Don't Open Any Doors You Can't Close: The middle of a personal crisis is not the time to debate health-care reform or the sorry state of the American media (you can do that later). Stick to the facts: They're safer. My one moment of panic during the first press conference came when someone asked if Bill was a deeply religious person. That one's more dangerous than a Bosnian minefield. If you say yes, then the discussion goes down the divine-intervention path, with the obligatory public-service announcement for the congregation of your choice. If you say no, you move into the how-can-you-deny-divine-intervention realm. If you simply admit that you are unchurched yet in awe of all that has transpired, you can move on to the really important questions, such as: Was Bill influenced by the guy in Pennsylvania who did the same thing?

There's No Such Thing as a Free Lunch: Speaking of Donald Wayman, the fellow who last summer cut off his leg after a tree fell on it, he's obviously taken the opposite approach, appearing on talk shows and giving interviews to all comers.
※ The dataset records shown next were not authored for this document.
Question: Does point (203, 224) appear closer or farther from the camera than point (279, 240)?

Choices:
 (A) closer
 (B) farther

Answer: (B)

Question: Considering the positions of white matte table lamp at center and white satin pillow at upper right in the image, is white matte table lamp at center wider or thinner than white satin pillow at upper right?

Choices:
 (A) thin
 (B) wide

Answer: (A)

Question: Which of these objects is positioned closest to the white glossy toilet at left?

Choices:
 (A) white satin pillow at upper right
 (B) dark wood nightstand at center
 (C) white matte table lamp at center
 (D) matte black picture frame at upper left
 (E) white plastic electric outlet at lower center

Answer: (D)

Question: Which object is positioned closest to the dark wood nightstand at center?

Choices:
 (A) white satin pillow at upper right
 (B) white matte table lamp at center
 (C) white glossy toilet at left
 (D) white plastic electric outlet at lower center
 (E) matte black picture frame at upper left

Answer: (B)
That's one way to bring national attention to the various obstacles faced by amputees, as well as to deliver a message of courage and hope in the face of adversity. It's a good thing. But when you try to contact him, as Bill did after Wayman contacted him at the hospital, you reach the PR director for a prosthetics manufacturer/rehab clinic. When you finally do get through to the family, you can hear the exhaustion in Mrs. Wayman's voice. And when a TV tabloid needs an uplifting holiday filler, you get a call asking once again (KOA had the same idea) if the rest of the nation can listen in on a phone call between the two men who sacrificed limb for life.
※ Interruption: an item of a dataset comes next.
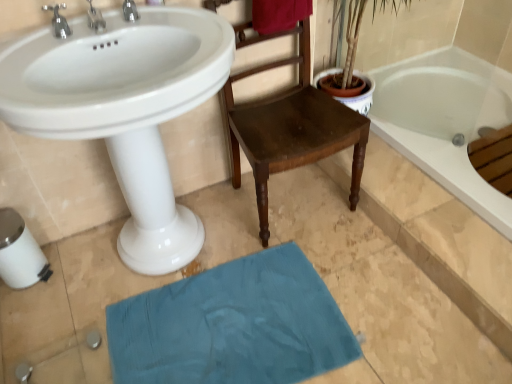 Identify the location of free space that is to the left of silver metallic faucet at upper left, the second tap in the right-to-left sequence. Image resolution: width=512 pixels, height=384 pixels. (42, 47).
Learn to Say Thank You Graciously: To their everlasting credit, the Denver media has been very understanding of our privacy. But once the initial splash was made, the ripples seemed to go out forever. We've received letters and cards from people everywhere: from the lady in Illinois who was hurt in the same area last summer; from the guy in Manitou Springs who sent Bill a fishing fly; from the elementary school class in Louisiana that happened to be studying heroes; from my high school drama coach. You won't be able to thank them all at once, or, in my severely depressed case, even in a timely manner. And when your hairdresser assures you she would have been available before the press conference if you'd only called, just smile and say, "Thanks.